The researchers said their findings could lead to biological criteria for diagnosing the disorder in adults. “The psychiatric guidelines for whether a person’s ADHD is persistent or remitted are based on lots of clinical studies and impressions,” said MIT’s John D. E. Gabrieli, PhD, the Grover M. Hermann Professor of Health Sciences and Technology and professor of brain and cognitive sciences. “This new study suggests that there is a real biological boundary between those two sets of patients.”

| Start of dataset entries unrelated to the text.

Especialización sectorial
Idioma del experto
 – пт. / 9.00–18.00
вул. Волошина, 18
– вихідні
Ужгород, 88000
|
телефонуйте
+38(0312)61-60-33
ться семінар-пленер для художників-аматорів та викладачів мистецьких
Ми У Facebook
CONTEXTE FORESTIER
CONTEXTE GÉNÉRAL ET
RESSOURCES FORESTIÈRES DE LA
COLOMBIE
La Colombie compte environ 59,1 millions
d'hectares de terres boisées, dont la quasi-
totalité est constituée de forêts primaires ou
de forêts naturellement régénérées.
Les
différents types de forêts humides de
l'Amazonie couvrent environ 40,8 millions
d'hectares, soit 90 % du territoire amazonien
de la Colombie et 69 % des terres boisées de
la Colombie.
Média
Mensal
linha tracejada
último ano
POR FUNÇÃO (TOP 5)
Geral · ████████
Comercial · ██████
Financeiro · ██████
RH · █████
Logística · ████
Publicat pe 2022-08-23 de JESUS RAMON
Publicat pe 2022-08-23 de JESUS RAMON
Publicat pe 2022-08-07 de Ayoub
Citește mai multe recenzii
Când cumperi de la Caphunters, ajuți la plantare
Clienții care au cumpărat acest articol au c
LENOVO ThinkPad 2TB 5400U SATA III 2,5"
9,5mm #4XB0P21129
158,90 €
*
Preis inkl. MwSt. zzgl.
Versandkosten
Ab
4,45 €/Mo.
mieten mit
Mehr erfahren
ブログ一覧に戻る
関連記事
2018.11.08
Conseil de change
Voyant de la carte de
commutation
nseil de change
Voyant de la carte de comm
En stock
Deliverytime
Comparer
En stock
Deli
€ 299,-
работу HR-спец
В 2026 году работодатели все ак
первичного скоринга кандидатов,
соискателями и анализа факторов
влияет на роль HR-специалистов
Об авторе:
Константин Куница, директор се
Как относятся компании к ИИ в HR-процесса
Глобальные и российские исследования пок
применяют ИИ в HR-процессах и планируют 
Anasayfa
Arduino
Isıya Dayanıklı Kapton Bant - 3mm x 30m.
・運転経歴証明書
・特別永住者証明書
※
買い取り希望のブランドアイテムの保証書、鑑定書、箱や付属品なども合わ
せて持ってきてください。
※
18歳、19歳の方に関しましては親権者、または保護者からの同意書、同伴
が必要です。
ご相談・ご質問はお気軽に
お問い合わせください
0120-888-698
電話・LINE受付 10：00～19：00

Dr. Gabrieli is an author of the study.

The researchers used functional MRI to study the brain at rest. When the mind is not focused, the brains of people without ADHD show synchrony in the default mode network. In those with ADHD, two hubs of this network, the posterior cingulate cortex and the medial prefrontal cortex, do not synchronize.

The new study found that the brains of people who had ADHD as children but who were diagnosed as no longer having the disorder as adults show the normal synchrony pattern.

The next step for the researchers is to explore the effect of ADHD medications on the default mode network. About 60 percent of ADHD patients currently respond well to the first drug they receive.

“It’s unknown what’s different about the other 40 percent or so who don’t respond very much,” Dr. Gabrieli said. “We’re pretty excited about the possibility that some brain measurement would tell us which child or adult is most likely to benefit from a treatment.”